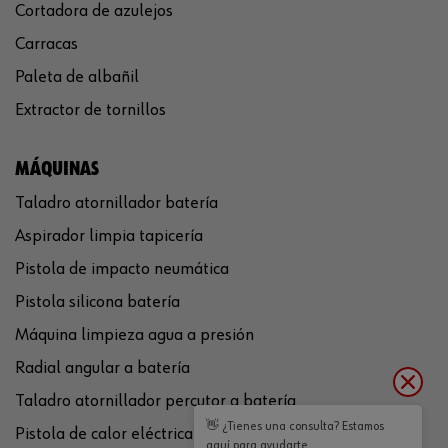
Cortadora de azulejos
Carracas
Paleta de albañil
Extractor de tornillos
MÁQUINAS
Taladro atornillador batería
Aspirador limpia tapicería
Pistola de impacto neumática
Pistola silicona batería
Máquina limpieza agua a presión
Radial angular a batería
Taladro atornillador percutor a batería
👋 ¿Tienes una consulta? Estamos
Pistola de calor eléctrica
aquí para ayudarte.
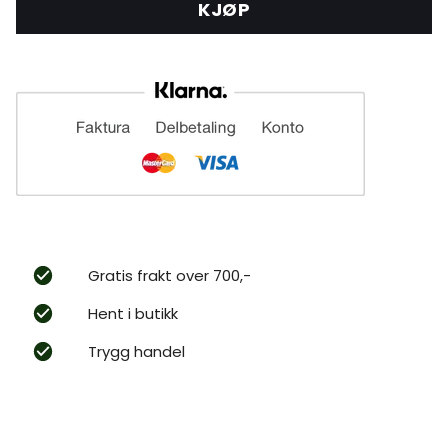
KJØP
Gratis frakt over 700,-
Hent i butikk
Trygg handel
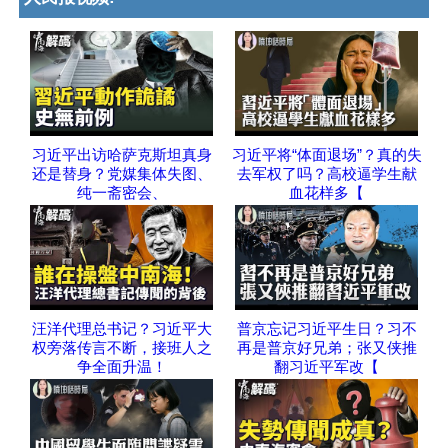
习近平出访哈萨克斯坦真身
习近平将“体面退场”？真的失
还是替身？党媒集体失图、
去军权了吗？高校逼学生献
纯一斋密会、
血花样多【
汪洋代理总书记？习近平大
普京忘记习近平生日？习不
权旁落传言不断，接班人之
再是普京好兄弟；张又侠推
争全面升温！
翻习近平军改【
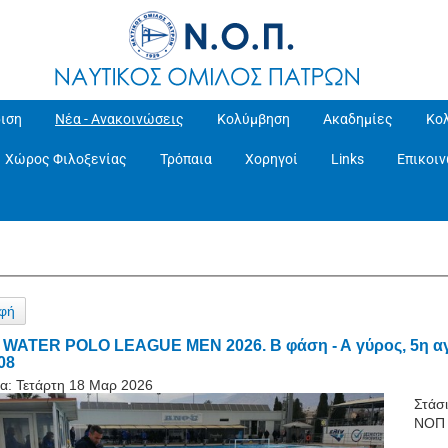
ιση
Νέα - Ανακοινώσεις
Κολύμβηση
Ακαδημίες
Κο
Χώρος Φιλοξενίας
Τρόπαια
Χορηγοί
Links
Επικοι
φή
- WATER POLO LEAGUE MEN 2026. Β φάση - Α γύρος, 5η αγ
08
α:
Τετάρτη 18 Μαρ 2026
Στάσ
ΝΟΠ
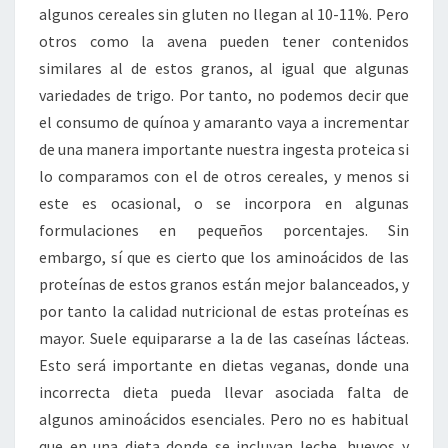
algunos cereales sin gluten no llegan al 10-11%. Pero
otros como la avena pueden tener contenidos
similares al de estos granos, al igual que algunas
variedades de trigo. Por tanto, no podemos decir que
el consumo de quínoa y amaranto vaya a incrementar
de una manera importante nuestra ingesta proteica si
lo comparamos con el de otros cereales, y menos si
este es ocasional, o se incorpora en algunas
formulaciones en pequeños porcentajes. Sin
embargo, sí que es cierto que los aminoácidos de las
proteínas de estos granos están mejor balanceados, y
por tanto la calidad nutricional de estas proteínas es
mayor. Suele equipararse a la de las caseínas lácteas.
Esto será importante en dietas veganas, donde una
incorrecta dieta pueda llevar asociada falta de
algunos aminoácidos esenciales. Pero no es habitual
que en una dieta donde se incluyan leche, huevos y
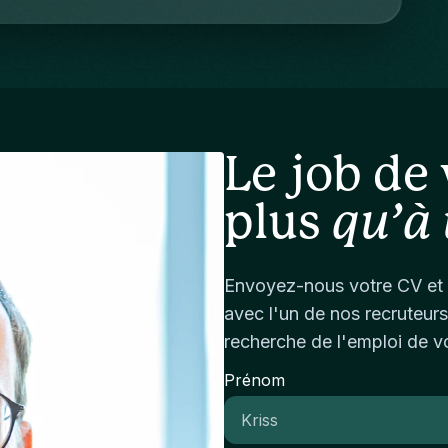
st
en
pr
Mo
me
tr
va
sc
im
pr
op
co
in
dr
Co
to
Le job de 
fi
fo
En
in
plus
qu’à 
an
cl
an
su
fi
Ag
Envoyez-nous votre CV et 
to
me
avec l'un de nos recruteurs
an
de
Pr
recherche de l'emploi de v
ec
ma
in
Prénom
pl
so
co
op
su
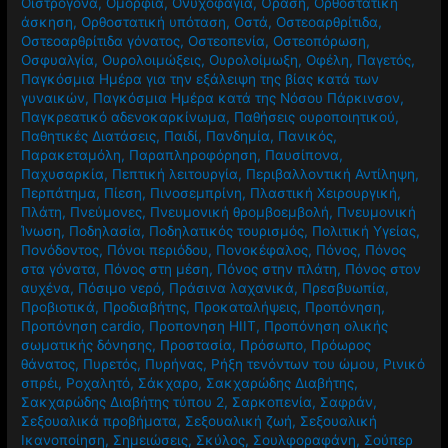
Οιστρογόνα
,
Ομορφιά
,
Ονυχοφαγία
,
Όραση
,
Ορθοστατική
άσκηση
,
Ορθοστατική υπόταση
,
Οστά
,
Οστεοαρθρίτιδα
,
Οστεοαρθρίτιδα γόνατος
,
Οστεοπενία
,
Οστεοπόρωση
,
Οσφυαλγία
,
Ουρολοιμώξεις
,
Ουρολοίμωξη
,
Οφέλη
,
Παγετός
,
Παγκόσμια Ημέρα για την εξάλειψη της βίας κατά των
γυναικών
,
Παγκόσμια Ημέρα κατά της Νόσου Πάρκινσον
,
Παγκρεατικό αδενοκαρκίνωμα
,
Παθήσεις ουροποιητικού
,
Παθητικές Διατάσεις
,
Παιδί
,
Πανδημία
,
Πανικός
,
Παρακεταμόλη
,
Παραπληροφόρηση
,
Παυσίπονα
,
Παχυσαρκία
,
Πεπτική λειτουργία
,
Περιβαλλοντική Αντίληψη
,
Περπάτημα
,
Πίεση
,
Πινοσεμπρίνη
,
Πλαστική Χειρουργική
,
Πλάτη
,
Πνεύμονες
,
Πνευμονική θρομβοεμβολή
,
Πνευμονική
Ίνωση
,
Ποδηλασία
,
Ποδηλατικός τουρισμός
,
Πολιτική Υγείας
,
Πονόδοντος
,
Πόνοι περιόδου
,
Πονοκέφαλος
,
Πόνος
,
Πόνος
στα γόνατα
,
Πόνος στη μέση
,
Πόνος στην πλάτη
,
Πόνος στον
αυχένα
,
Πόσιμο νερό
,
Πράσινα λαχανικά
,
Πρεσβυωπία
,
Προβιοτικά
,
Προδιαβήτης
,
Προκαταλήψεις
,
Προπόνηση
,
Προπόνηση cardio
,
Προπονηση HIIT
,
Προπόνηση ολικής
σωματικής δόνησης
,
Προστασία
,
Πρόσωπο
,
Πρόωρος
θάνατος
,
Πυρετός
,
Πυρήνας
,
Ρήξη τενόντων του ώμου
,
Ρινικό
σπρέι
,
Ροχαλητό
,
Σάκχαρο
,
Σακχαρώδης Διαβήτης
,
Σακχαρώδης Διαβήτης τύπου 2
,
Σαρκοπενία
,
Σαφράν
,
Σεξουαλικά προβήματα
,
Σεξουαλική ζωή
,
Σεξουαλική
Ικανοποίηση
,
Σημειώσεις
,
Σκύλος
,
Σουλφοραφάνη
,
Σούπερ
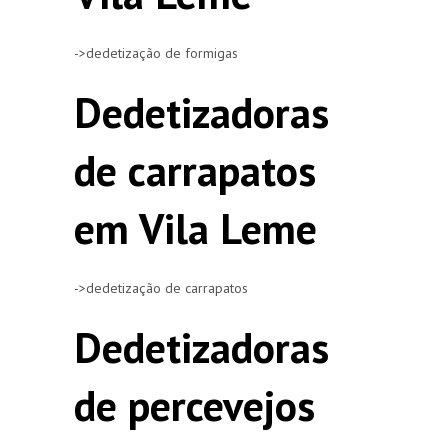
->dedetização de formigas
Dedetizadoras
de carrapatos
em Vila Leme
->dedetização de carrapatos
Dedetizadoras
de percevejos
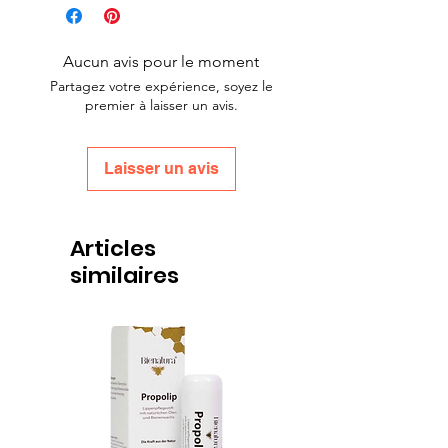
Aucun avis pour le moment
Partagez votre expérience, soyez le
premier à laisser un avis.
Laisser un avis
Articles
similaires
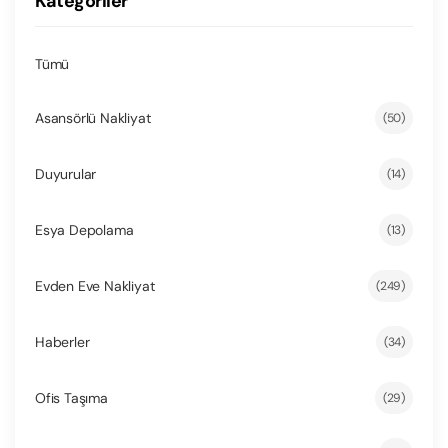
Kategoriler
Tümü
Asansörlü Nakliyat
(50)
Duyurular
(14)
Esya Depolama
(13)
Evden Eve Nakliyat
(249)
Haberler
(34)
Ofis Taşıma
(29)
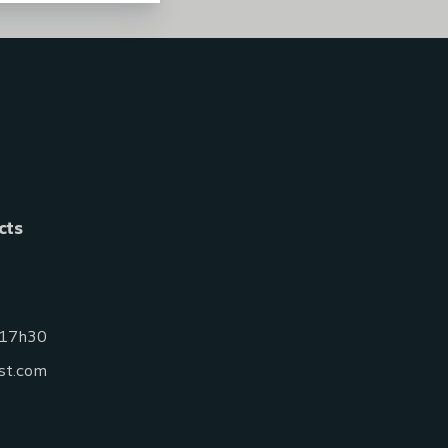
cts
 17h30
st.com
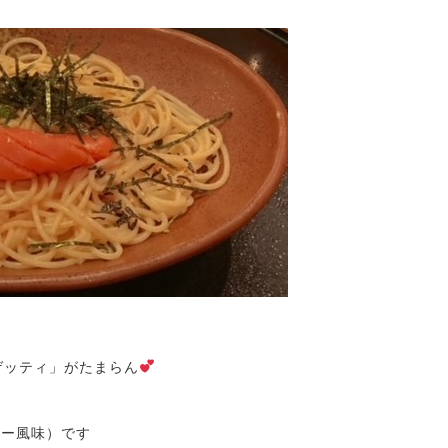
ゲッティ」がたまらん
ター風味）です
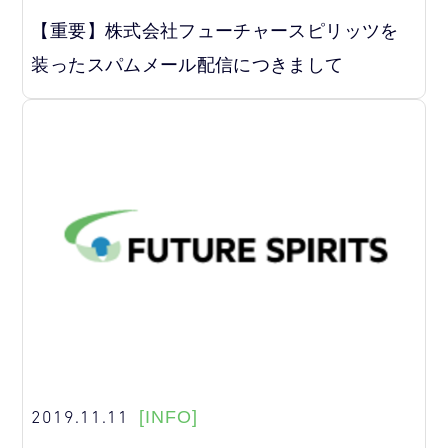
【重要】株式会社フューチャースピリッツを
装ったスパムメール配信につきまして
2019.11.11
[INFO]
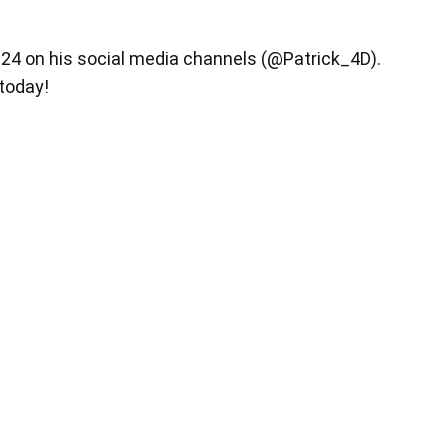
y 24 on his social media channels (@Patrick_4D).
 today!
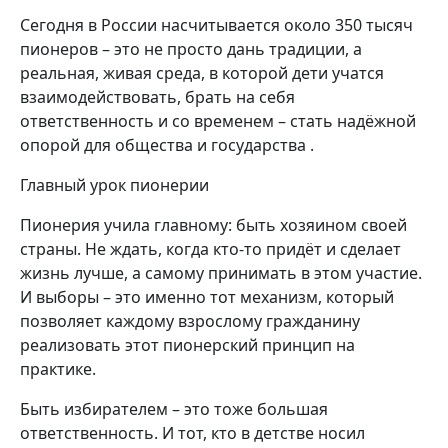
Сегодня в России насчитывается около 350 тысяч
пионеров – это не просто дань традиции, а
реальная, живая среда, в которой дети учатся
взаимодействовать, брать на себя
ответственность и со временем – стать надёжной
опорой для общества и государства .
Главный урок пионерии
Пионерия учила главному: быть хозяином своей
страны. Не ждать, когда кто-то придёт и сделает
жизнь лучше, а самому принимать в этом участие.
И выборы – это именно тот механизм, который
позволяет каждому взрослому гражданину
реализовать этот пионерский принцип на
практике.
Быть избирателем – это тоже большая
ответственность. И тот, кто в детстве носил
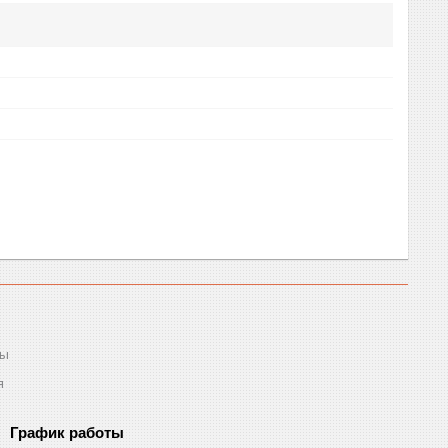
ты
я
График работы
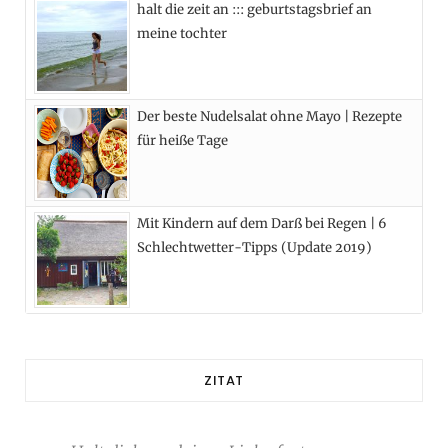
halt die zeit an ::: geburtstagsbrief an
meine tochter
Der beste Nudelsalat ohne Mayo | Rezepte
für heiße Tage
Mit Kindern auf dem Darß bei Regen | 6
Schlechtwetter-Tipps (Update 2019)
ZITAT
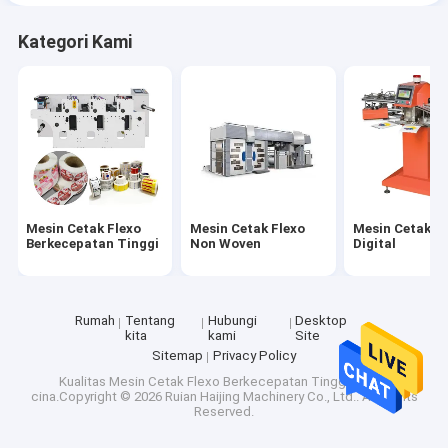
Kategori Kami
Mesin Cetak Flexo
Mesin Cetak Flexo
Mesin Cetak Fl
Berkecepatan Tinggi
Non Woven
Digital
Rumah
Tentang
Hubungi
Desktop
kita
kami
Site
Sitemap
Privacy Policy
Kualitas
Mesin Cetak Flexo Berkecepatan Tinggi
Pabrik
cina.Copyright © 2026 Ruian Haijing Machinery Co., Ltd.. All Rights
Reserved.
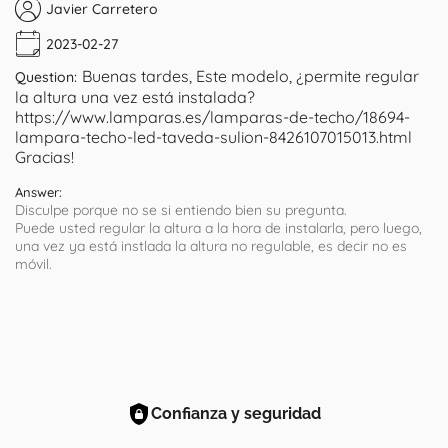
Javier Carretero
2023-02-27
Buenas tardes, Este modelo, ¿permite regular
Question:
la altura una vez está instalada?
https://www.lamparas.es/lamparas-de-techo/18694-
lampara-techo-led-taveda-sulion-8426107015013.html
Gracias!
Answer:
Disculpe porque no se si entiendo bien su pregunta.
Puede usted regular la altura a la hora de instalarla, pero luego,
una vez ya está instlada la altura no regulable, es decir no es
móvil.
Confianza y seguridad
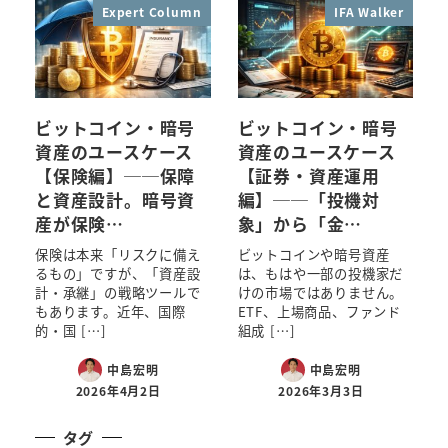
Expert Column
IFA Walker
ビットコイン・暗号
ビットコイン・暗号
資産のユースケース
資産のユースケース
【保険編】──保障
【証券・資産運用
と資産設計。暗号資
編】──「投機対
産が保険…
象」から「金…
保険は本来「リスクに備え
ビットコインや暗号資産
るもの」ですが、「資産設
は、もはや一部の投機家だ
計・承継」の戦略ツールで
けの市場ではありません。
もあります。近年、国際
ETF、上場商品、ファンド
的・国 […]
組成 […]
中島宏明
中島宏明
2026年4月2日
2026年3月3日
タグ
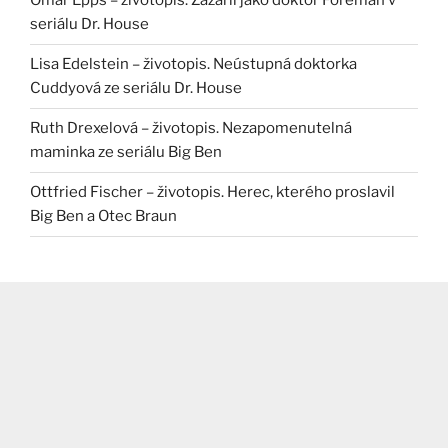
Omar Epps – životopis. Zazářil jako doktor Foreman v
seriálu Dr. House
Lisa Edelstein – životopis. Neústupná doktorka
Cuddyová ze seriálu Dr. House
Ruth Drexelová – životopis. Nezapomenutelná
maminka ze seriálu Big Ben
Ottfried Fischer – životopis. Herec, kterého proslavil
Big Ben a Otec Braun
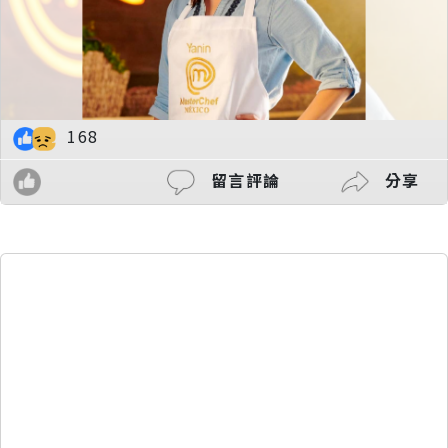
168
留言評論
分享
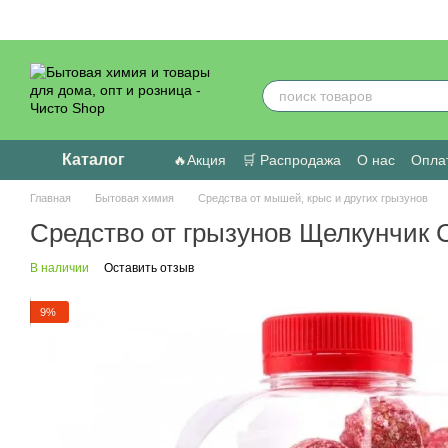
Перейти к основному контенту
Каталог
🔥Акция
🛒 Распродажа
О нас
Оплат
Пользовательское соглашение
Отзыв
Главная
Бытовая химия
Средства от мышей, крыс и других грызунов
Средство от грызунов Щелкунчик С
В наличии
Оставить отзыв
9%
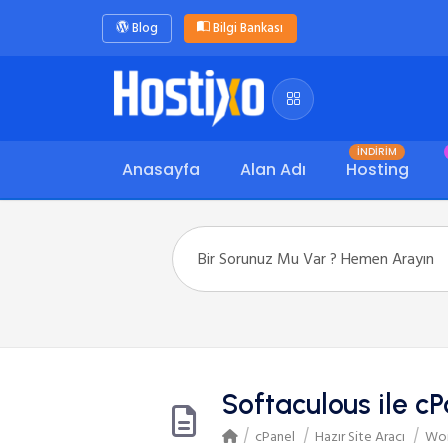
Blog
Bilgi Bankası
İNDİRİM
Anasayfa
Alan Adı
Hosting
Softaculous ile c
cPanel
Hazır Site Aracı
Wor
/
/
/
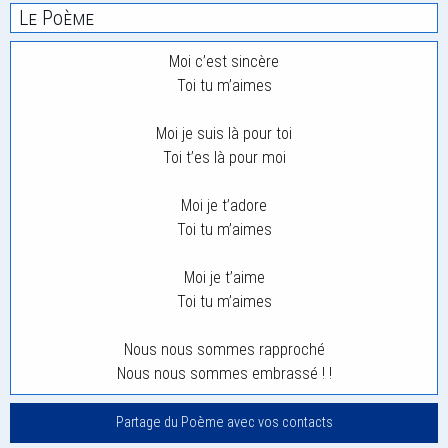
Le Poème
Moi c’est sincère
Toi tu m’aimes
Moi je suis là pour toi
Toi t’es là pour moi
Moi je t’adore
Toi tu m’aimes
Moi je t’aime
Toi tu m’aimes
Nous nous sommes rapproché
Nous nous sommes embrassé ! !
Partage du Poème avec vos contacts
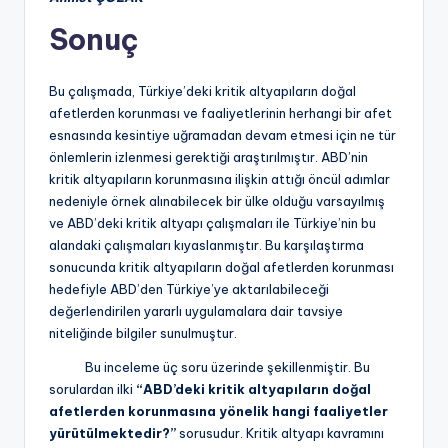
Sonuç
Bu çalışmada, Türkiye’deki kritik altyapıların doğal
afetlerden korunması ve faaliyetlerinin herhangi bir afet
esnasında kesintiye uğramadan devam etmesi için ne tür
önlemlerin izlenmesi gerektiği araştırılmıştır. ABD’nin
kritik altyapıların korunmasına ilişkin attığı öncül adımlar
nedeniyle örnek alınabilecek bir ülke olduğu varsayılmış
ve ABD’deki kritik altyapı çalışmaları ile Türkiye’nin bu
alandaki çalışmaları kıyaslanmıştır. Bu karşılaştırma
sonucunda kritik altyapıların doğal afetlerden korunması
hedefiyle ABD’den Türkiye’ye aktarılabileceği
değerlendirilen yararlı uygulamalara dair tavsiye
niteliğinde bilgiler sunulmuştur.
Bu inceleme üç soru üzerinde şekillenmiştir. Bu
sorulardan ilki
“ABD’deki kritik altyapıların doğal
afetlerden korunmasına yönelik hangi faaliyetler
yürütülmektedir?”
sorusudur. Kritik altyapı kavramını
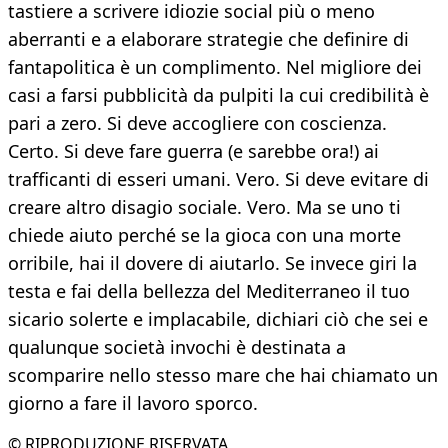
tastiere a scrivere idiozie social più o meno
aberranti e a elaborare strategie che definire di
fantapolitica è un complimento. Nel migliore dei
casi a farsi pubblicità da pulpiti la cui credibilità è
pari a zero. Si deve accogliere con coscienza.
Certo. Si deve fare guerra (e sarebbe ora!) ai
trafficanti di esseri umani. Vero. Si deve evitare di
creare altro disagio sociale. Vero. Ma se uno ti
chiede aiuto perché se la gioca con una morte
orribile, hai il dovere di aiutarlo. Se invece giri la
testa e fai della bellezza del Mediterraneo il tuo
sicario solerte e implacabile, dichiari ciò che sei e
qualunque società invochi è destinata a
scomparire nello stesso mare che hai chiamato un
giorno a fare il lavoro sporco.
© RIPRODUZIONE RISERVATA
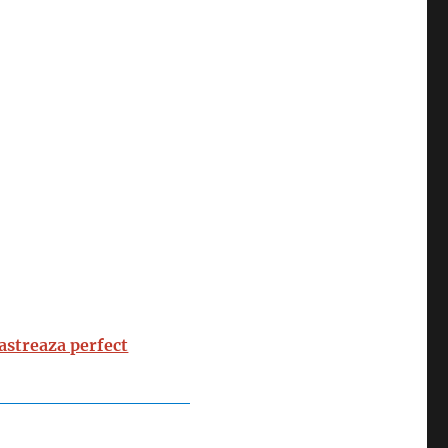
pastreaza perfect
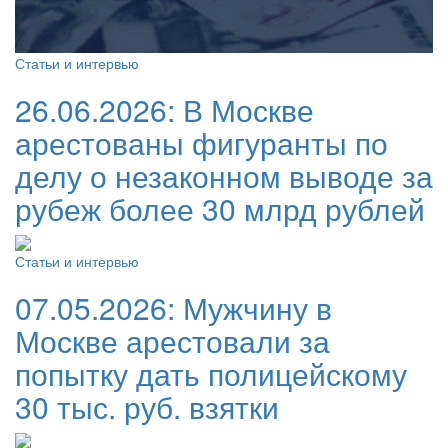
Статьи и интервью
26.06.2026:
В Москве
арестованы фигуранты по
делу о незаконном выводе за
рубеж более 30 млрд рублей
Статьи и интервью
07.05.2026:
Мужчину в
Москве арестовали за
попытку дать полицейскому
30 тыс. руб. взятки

_____

▶ [TASK]
Please give the number of lines above in which the word "cereales" appears, without any other text.

▶ [ANSWER TO THIS PROBLEM]
2